Effect of ixazomib combination treatment therapies on multiple myeloma and the prognostic influencing factors
10.3760/cma.j.cn115355-20230512-00242-1
- VernacularTitle:伊沙佐米联合方案治疗多发性骨髓瘤的效果及预后影响因素分析
- Author:
Yunlong TANG
1
;
Yuqing MIAO
;
Yifei CHEN
;
Jiaqi LIU
;
Yan ZHOU
;
Naitong SUN
;
Hongye LI
Author Information
1. 南京医科大学盐城临床医学院 盐城市第三人民医院血液内科,盐城 224000
- Keywords:
Multiple myeloma;
Ixazomib;
Treatment outcome;
Prognosis
- From:
Cancer Research and Clinic
2023;35(12):910-914
- CountryChina
- Language:Chinese
-
Abstract:
Objective:To explore the efficacy of ixazomib combination treatment therapies for multiple myeloma (MM), and the influencing factors of prognosis.Methods:The clinical data of 80 MM patients admitted to Yancheng Third People's Hospital from January 2020 to January 2022 were retrospectively analyzed.

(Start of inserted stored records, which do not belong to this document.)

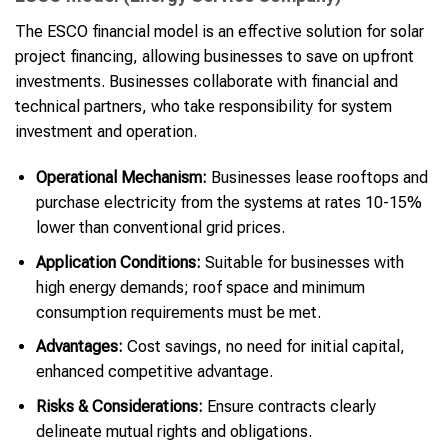
The ESCO financial model is an effective solution for solar
project financing, allowing businesses to save on upfront
investments. Businesses collaborate with financial and
technical partners, who take responsibility for system
investment and operation.
Operational Mechanism:
Businesses lease rooftops and
purchase electricity from the systems at rates 10-15%
lower than conventional grid prices.
Application Conditions:
Suitable for businesses with
high energy demands; roof space and minimum
consumption requirements must be met.
Advantages:
Cost savings, no need for initial capital,
enhanced competitive advantage.
Risks & Considerations:
Ensure contracts clearly
delineate mutual rights and obligations.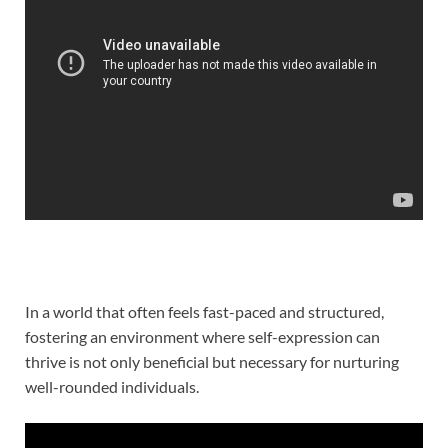
In a world that often feels fast-paced and structured,
fostering an environment where self-expression can
thrive is not only beneficial but necessary for nurturing
well-rounded individuals.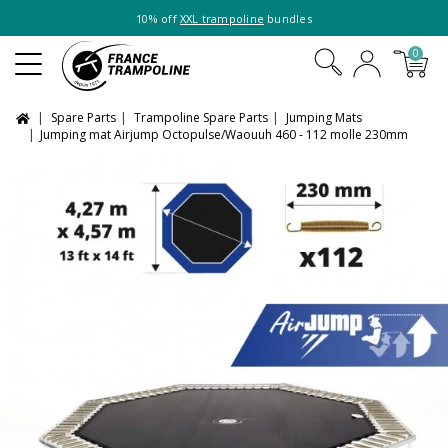
10% off
XXL trampoline
bundles
0
Spare Parts
Trampoline Spare Parts
Jumping Mats
Jumping mat Airjump Octopulse/Waouuh 460 - 112 molle 230mm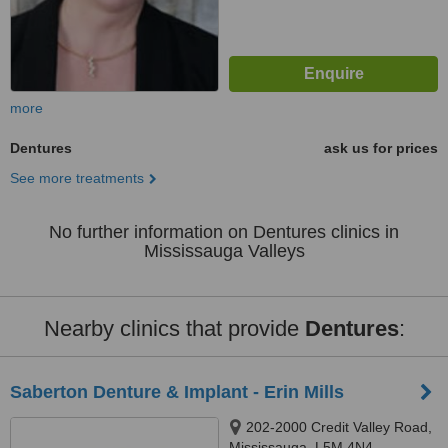
more
Dentures
ask us for prices
See more treatments
No further information on Dentures clinics in
Mississauga Valleys
Nearby clinics that provide
Dentures
:
Saberton Denture & Implant - Erin Mills
202-2000 Credit Valley Road,
Mississauga, L5M 4N4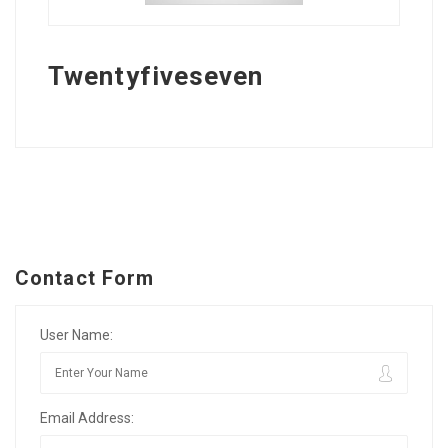
Twentyfiveseven
Contact Form
User Name:
Email Address: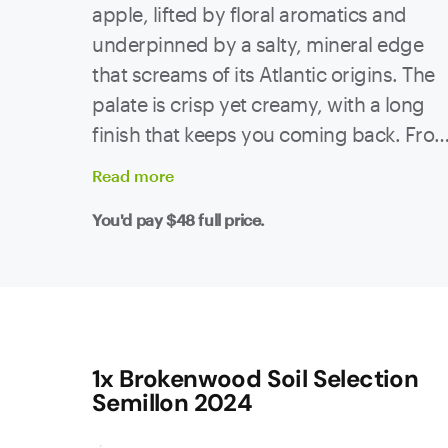
apple, lifted by floral aromatics and
underpinned by a salty, mineral edge
that screams of its Atlantic origins. The
palate is crisp yet creamy, with a long
finish that keeps you coming back. Fro
40-45 year-old vines in the Condado de
Read
more
Tea subzone of Rías Baixas, this Albariñ
You'd pay
$48
full price.
brings serious energy to the glass. The
vineyard sits at 300m, on granitic and
slate soils, with big swings between day
and night temps - perfect conditions for
fruit that’s both ripe and razor-sharp.
Yields were low in this vintage, which
1x Brokenwood Soil Selection
Semillon 2024
means flavour concentration is dialled
right up. This is Albariño made for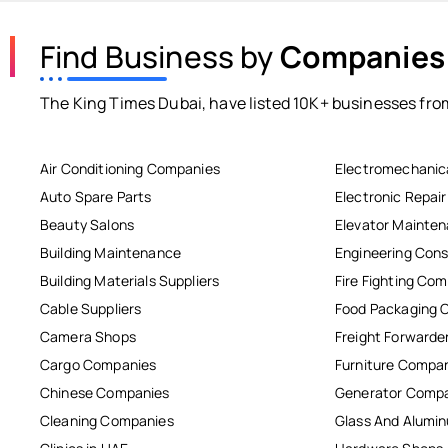
Find Business by
Companies
The King Times Dubai, have listed 10K+ businesses from
Air Conditioning Companies
Electromechanic
Auto Spare Parts
Electronic Repai
Beauty Salons
Elevator Mainte
Building Maintenance
Engineering Cons
Building Materials Suppliers
Fire Fighting Co
Cable Suppliers
Food Packaging 
Camera Shops
Freight Forwarde
Cargo Companies
Furniture Compa
Chinese Companies
Generator Comp
Cleaning Companies
Glass And Alum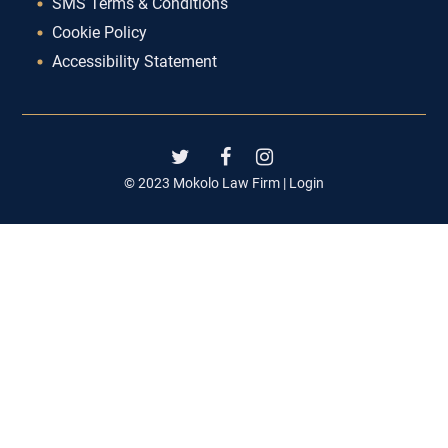
SMS Terms & Conditions
Cookie Policy
Accessibility Statement
© 2023 Mokolo Law Firm |
Login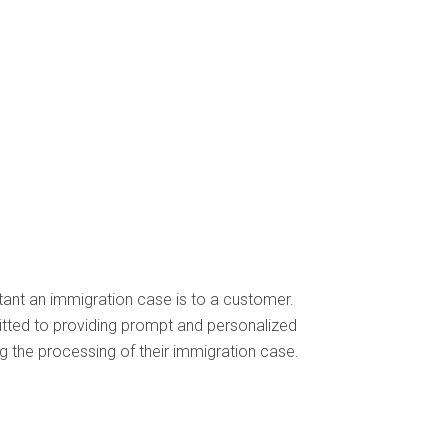
ant an immigration case is to a customer.
itted to providing prompt and personalized
 the processing of their immigration case.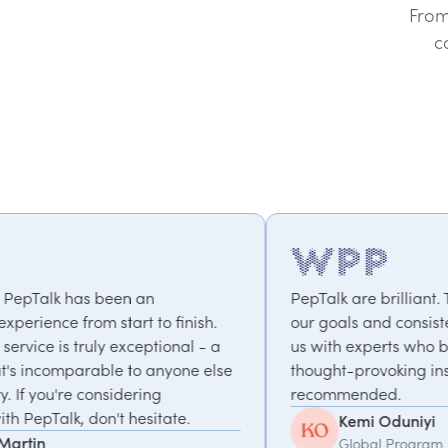
From
c
PepTalk are brilliant. They truly understand
o finish.
our goals and consistently deliver, connecti
tional - a
us with experts who bring unique and
nyone else
thought-provoking insights. Highly
g
recommended.
tate.
Kemi Oduniyi
Global Program Lead, WPP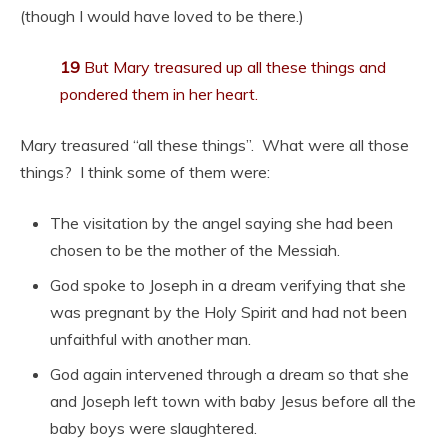
(though I would have loved to be there.)
19
But Mary treasured up all these things and
pondered them in her heart.
Mary treasured “all these things”. What were all those
things? I think some of them were:
The visitation by the angel saying she had been
chosen to be the mother of the Messiah.
God spoke to Joseph in a dream verifying that she
was pregnant by the Holy Spirit and had not been
unfaithful with another man.
God again intervened through a dream so that she
and Joseph left town with baby Jesus before all the
baby boys were slaughtered.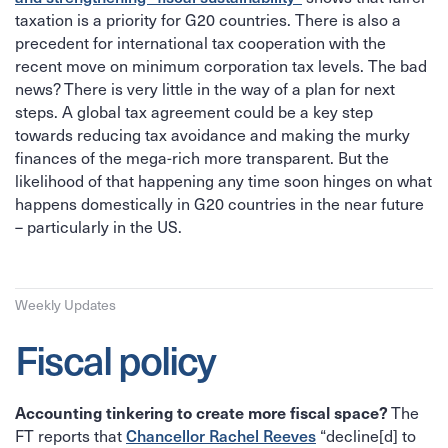
taxation is a priority for G20 countries. There is also a
precedent for international tax cooperation with the
recent move on minimum corporation tax levels. The bad
news? There is very little in the way of a plan for next
steps. A global tax agreement could be a key step
towards reducing tax avoidance and making the murky
finances of the mega-rich more transparent. But the
likelihood of that happening any time soon hinges on what
happens domestically in G20 countries in the near future
– particularly in the US.
Weekly Updates
Fiscal policy
Accounting tinkering to create more fiscal space?
The
Chancellor Rachel Reeves
FT reports that
“decline[d] to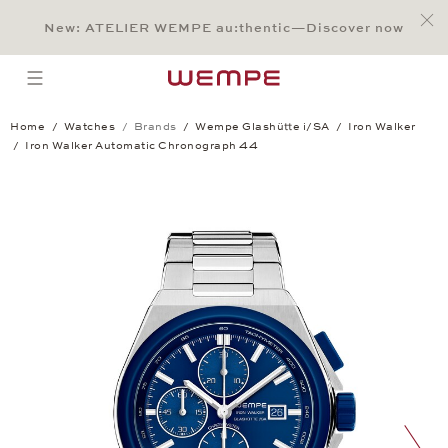
Jump to:
Main Content
Main Menu
Search
Footer
New: ATELIER WEMPE au:thentic—Discover now
SEARCH
open menu
Home
Watches
Brands
Wempe Glashütte i/SA
Iron Walker
Iron Walker Automatic Chronograph 44
Iron Walker Automatic Chronograph 44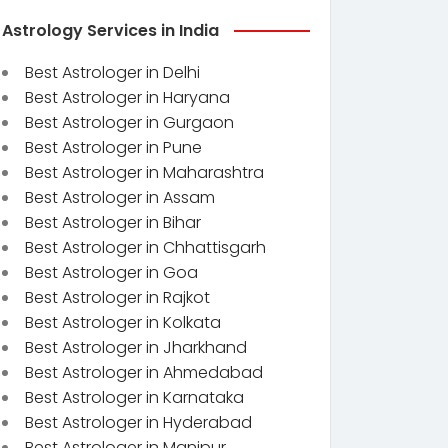
Astrology Services in India
Best Astrologer in Delhi
Best Astrologer in Haryana
Best Astrologer in Gurgaon
Best Astrologer in Pune
Best Astrologer in Maharashtra
Best Astrologer in Assam
Best Astrologer in Bihar
Best Astrologer in Chhattisgarh
Best Astrologer in Goa
Best Astrologer in Rajkot
Best Astrologer in Kolkata
Best Astrologer in Jharkhand
Best Astrologer in Ahmedabad
Best Astrologer in Karnataka
Best Astrologer in Hyderabad
Best Astrologer in Manipur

All patients received 3 courses of ixazomib combination treatment therapies (28 d was 1 course). All combination treatment therapies included ID group (ixazomib + dexamethasone, 11 cases) and ID + immunomodulator group (ixazomib + dexamethasone + lenalidomide/thalidomide, 50 cases), ID + other chemotherapy drugs group (ixazzomib + dexamethasone + doxorubicin liposome/cyclophosphamide/bendamustine, 19 cases). The clinical efficacy of patients in different treatment regimens was compared, and the prognosis was followed up and recorded. The clinical characteristics between the survival and the dead patients were compared. Cox proportional risk model was used to make multivariate analysis of the overall survival of MM patients receiving ixazomib combination therapies.Results:The treatment was effective in 9 cases (81.82%) of the ID group, 32 cases (64.00%) of the ID + immunomodulator group, and 9 cases (47.37%) of the ID + other chemotherapy drugs group. There was no statistically significant difference in the effectiveness rate of 3 ixazomib combination regimens ( χ2 = 0.62, P = 0.432). All patients were followed up for 5 to 20 months, with an average follow-up time of (15±4) months. There were statistically significant differences in immunoglobulin type, Durie-Salmon stage, early treatment line and therapeutic efficacy between the survival group (49 cases) and the death group (31 cases) (all P < 0.05). Multivariate Cox regression analysis showed that the clinical effectiveness (effectiveness vs. ineffectiveness: OR = 0.242, 95% CI 0.103-0.567, P = 0.001) and the previous first-line treatment (the first-line vs. the other lines: OR = 0.577, 95% CI 0.452-0.736, P < 0.001) were independent protective factors for the overall survival of MM. Conclusions:The 3 ixazomib combination therapies have a certain efficacy in the treatment of MM; ID regimen has the best clinical efficacy and survival. The clinical effectiveness and the previous first-line treatment are independent protective factors for the survival of MM.